DATA PROVIDED:
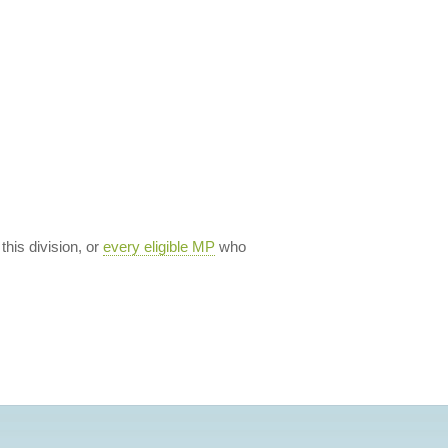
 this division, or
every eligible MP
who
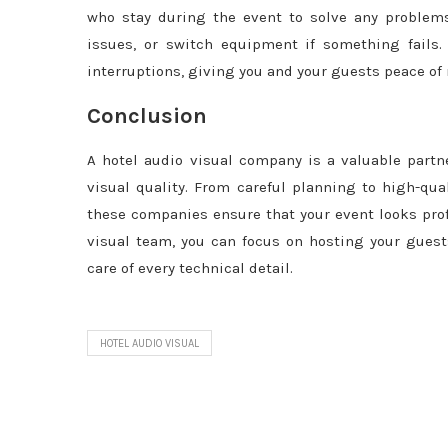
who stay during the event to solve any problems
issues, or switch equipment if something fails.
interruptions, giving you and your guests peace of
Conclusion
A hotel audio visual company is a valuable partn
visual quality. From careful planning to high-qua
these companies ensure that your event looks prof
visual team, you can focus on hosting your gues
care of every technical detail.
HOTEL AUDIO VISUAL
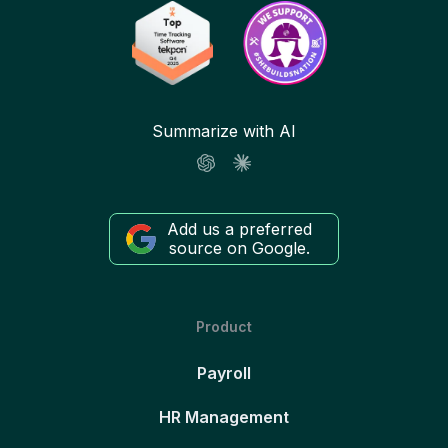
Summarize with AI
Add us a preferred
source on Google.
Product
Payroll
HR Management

* * *

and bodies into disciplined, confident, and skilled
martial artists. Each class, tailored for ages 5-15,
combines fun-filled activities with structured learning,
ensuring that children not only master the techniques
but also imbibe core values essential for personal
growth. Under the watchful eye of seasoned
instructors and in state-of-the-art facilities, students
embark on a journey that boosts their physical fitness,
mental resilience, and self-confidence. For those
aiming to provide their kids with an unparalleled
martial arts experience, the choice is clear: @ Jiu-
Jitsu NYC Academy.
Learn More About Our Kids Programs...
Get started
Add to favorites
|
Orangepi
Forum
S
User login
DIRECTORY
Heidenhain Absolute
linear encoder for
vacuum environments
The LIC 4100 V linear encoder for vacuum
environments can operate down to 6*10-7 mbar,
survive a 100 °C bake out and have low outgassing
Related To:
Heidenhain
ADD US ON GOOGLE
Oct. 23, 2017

==

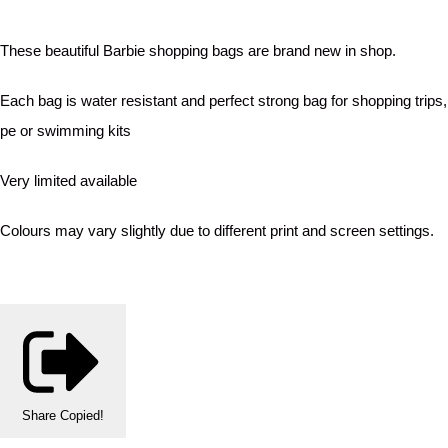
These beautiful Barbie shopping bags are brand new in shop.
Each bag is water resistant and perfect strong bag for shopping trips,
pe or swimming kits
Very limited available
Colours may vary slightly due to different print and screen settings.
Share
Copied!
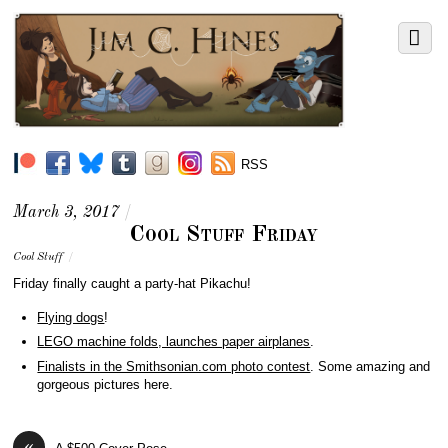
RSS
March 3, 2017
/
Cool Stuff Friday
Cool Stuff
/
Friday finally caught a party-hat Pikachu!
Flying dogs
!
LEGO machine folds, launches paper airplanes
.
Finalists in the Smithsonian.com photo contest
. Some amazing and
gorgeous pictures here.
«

WHAT THE EXERCISE ASKS: From the data, work out how many lines include the word "encoder"; the reply is that number and nothing else.

SOLVED EXERCISE: 2